Les tabloïds multiplient ainsi les récits peignant les efforts européens pour brider l’indépendance du pays et abaisser sa fierté. On trouvera ainsi parmi les lieux communs eurosceptiques la supposée obligation pour les bâtiments public anglais d’arborer les couleurs européennes, comme l’illustre un article du Daily Express du 8 juillet 2011 intitulé « University fined £56,000 for not flying EU’s flag »[11]. L’affirmation, démentie immédiatement par l’Université de Northampton, est sous-tendue par la même représentation d’une Europe déterminée à substituer son autorité à la souveraineté britannique. Le même journal ira jusqu’au bout de la logique en mai 2012 avec une première page dramatique : « EU plot to scrap Britain » ! Le sous-titre a des accents encore plus sinistres : « Nous pouvons révéler que des Eurocrates influents conspirent secrètent en vue de créer un président de l’UE surpuissant et réaliser leur rêve d’abolir la Grande-Bretagne »[12]. En dépit de cette amorce digne d’un film d’espionnage, le contenu de l’article correspondant est bénin : un groupe de ministres des Etats-membres (caractérisé comme « le suspect ‘Groupe de Berlin’, composé de politiciens Europhiles ») aurait lancé une réflexion en vue d’une fusion entre les fonctions de président du Conseil européen et de président de la Commission. La perspective est pourtant décrite comme cataclysmique : selon l’Express, « le plan pourrait créer un équivalent moderne de l’Empereur européen envisagé par Napoléon Bonaparte ou un retour au Saint-Empire de Charlemagne qui dominait l’Europe dans les âges sombres », et ce sans que David Cameron (alors premier ministre) ne semble se mobiliser pour mettre fin au « complot ». Une seule solution : quitter l’Union au plus vite ! L’article n’explique toutefois pas en quoi une telle réforme aurait pu concrètement mener à la destruction du pays, et ne relève pas non plus que le Royaume-Uni, comme tout Etat-membre, dispose d’un droit de véto sur les réformes des traités fondamentaux de l’Union.

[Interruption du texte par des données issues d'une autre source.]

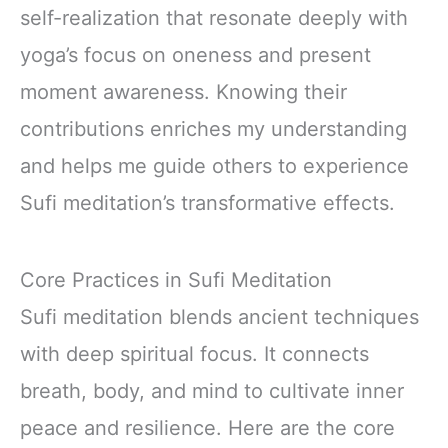
self-realization that resonate deeply with
yoga’s focus on oneness and present
moment awareness. Knowing their
contributions enriches my understanding
and helps me guide others to experience
Sufi meditation’s transformative effects.
Core Practices in Sufi Meditation
Sufi meditation blends ancient techniques
with deep spiritual focus. It connects
breath, body, and mind to cultivate inner
peace and resilience. Here are the core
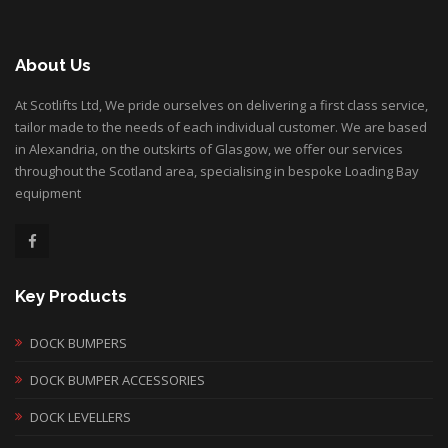
About Us
At Scotlifts Ltd, We pride ourselves on delivering a first class service,
tailor made to the needs of each individual customer. We are based
in Alexandria, on the outskirts of Glasgow, we offer our services
throughout the Scotland area, specialising in bespoke Loading Bay
equipment
Key Products
DOCK BUMPERS
DOCK BUMPER ACCESSORIES
DOCK LEVELLERS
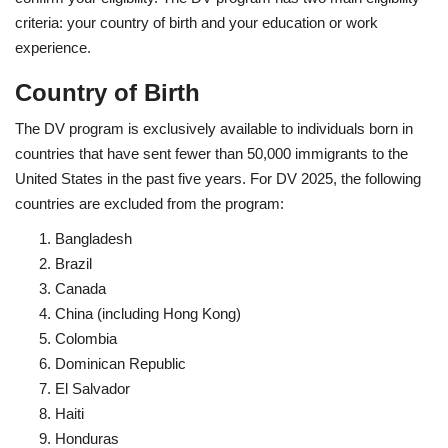
criteria: your country of birth and your education or work
experience.
Country of Birth
The DV program is exclusively available to individuals born in
countries that have sent fewer than 50,000 immigrants to the
United States in the past five years. For DV 2025, the following
countries are excluded from the program:
Bangladesh
Brazil
Canada
China (including Hong Kong)
Colombia
Dominican Republic
El Salvador
Haiti
Honduras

L’article illustre une autre tendance des tabloïds conservateurs, celle à considérer l’UE comme une institution opaque et homogène. Le nom d’un Commissaire est mentionné de temps à autres, mais le plus souvent les termes « Europe » ou « eurocrates » sont utilisés de manière indiscriminée, de sorte que l’on ne sait guère qui fait vraiment l’objet une critique : s’agit-il d’une proposition de la Commission, de la position d’un groupe parlementaire, de l’annonce du gouvernement d’un autre Etat-membre, d’un simple comité d’experts associé à l’Union ? Cela permet d’alimenter indéfiniment le mécanisme d’indignation, sans que soit jaugée objectivement la possibilité que tel ou tel projet soit effectivement mené à terme. Une entité secrète et malfaisante, employant tous les moyens pour assujettir le Royaume-Uni et ses citoyens ? Même si la notion est aujourd’hui galvaudée, on n’est pas loin du conspirationnisme…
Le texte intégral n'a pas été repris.